Para Neuza, os funcionários demitidos são os que mais estão sofrendo.(Foto:Simão Nogueira)
Para Neuza, os funcionários demitidos são os que mais estão sofrendo.(Foto:Simão Nogueira)
João Bento saia do bairro Aero Rancho a cada dois meses para fazer compras no mercado.(Foto:Simão Nogueira).
João Bento saia do bairro Aero Rancho a cada dois meses para fazer compras no mercado.(Foto:Simão Nogueira).

Durante quase uma década, o Makro só tinha um concorrente na cidade, o Atacadão, do grupo francês Carrefour. Nos últimos anos, a rede viu a concorrência ficar acirrada com a chegada de 10 novos estabelecimentos, sendo uma loja do Atacadão, cinco do Fort Atacadista, do grupo Pereira, e duas da rede Assaí, do grupo Pão de Açúcar.

O fechamento só surpreendeu o pastor João Bento da Costa, 59 anos, que saiu do Conjunto Aero Rancho, na saída para Sidrolândia, para comprar cadeiras. Ele viu o recado no portão, no qual a rede agradecia os funcionários e comunicava o fechamento. Bento contou que ia a cada dois ou três meses para comprar cadeiras para a igreja no local.

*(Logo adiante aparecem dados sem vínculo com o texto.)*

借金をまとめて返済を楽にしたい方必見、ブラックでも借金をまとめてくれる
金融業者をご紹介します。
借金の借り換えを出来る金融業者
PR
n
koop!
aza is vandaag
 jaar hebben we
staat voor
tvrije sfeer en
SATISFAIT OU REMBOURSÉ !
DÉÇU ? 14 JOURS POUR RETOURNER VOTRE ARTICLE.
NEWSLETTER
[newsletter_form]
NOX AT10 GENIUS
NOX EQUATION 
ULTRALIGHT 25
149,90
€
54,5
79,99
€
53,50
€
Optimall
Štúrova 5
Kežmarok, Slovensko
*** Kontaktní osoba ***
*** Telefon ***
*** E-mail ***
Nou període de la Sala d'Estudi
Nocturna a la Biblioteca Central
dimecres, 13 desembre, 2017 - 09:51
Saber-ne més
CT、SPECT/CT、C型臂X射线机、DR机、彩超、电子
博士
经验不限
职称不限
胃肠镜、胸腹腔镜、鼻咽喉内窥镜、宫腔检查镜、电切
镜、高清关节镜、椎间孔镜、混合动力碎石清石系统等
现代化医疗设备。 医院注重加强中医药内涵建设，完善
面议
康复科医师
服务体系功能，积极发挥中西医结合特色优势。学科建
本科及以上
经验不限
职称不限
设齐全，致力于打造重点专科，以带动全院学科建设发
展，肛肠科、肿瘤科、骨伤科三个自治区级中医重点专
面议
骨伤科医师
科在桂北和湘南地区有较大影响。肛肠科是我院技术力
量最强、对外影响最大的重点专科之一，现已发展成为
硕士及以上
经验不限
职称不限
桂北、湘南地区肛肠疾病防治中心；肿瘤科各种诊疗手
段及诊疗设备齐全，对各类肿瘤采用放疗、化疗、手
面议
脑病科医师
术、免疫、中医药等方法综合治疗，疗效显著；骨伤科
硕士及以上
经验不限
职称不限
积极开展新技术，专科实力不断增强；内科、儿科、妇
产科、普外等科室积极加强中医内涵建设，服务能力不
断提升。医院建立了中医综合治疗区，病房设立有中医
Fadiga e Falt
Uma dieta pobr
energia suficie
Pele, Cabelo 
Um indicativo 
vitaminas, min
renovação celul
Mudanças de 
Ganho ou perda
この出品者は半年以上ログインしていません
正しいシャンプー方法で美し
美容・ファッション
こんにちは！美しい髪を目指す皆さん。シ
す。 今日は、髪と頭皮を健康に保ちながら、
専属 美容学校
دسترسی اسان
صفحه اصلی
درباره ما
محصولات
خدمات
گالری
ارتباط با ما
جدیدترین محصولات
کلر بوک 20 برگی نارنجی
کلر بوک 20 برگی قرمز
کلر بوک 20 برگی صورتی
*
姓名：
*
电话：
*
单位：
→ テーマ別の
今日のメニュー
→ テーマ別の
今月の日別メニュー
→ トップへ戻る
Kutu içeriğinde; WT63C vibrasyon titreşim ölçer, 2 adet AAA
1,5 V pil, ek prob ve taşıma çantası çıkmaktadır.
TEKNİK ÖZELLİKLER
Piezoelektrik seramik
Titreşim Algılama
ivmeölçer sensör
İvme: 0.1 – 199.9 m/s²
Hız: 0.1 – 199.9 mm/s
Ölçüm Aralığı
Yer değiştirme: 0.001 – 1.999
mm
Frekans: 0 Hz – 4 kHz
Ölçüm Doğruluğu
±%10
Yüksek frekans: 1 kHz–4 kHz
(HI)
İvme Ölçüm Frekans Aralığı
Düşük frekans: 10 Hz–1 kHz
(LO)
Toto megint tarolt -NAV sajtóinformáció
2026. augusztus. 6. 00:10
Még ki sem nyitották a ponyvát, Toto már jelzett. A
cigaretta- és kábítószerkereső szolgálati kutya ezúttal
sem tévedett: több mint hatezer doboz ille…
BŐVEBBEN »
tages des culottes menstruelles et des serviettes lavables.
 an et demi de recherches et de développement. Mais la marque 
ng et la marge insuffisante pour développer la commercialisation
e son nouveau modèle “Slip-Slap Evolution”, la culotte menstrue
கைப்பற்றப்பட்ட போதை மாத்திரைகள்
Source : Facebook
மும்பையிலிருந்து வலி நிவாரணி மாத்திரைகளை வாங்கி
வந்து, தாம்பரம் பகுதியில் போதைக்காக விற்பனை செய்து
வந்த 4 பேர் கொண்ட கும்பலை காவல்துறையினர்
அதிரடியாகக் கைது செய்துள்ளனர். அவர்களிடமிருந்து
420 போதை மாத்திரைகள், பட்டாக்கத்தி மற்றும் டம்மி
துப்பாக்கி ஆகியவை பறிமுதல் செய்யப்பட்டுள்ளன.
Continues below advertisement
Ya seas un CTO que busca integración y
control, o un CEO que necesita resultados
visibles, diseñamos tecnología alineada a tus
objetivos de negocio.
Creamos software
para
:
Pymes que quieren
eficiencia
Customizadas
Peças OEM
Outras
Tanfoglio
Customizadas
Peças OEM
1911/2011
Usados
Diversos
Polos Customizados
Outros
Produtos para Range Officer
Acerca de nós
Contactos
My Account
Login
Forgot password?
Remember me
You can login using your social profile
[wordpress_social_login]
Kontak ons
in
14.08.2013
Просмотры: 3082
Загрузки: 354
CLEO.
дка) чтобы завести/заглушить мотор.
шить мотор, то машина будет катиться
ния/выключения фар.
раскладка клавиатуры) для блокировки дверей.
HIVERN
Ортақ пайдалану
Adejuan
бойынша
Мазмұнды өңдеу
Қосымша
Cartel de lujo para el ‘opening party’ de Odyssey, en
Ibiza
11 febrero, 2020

A governante Neuza Paiva de Azevedo, 52, avaliou que os moradores da região não perdem, porque há outros estabelecimentos. Na Avenida Consul Assaf Trad, há lojas do Atacadão e do Assaí. Ela acha que só os funcionários perdem, porque ficaram sem emprego.

Militar do Exército, Allan Marques, 20, também não ficou chateado com o fechamento. Ele contou que a rede vendia produtos com valores mais caros do que os preços praticados por supermercados menores na região.

O grupo holandês SHV tem 130 lojas em cinco países da América do Sul: Brasil, Argentina, Colômbia, Peru e Venezuela. Só no Brasil, eram 78 lojas com a unidade de Campo Grande. O Makro chegou a Campo Grande no final dos anos 90 do século passado, quando houve uma política de ampliação em todas as regiões do País.